[Saved entries]
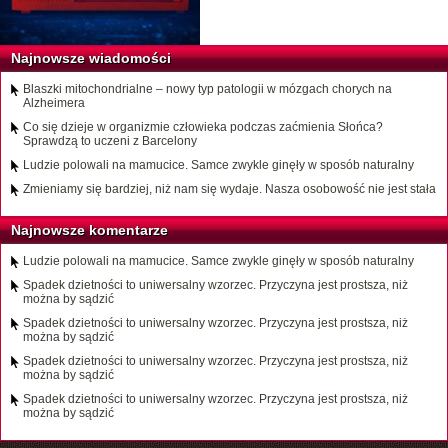
Najnowsze wiadomości
Blaszki mitochondrialne – nowy typ patologii w mózgach chorych na
Alzheimera
Co się dzieje w organizmie człowieka podczas zaćmienia Słońca?
Sprawdzą to uczeni z Barcelony
Ludzie polowali na mamucice. Samce zwykle ginęły w sposób naturalny
Zmieniamy się bardziej, niż nam się wydaje. Nasza osobowość nie jest stała
Najnowsze komentarze
Ludzie polowali na mamucice. Samce zwykle ginęły w sposób naturalny
Spadek dzietności to uniwersalny wzorzec. Przyczyna jest prostsza, niż
można by sądzić
Spadek dzietności to uniwersalny wzorzec. Przyczyna jest prostsza, niż
można by sądzić
Spadek dzietności to uniwersalny wzorzec. Przyczyna jest prostsza, niż
można by sądzić
Spadek dzietności to uniwersalny wzorzec. Przyczyna jest prostsza, niż
można by sądzić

=== EXERCISE REQUIREMENTS ===
Beginning with the line that contains "Blaszki mitochondrialne –", restate word for word each line through the last one in the data, and write nothing more.

=== SOLUTION ===
Blaszki mitochondrialne – nowy typ patologii w mózgach chorych na
Alzheimera
Co się dzieje w organizmie człowieka podczas zaćmienia Słońca?
Sprawdzą to uczeni z Barcelony
Ludzie polowali na mamucice. Samce zwykle ginęły w sposób naturalny
Zmieniamy się bardziej, niż nam się wydaje. Nasza osobowość nie jest stała
Najnowsze komentarze
Ludzie polowali na mamucice. Samce zwykle ginęły w sposób naturalny
Spadek dzietności to uniwersalny wzorzec. Przyczyna jest prostsza, niż
można by sądzić
Spadek dzietności to uniwersalny wzorzec. Przyczyna jest prostsza, niż
można by sądzić
Spadek dzietności to uniwersalny wzorzec. Przyczyna jest prostsza, niż
można by sądzić
Spadek dzietności to uniwersalny wzorzec. Przyczyna jest prostsza, niż
można by sądzić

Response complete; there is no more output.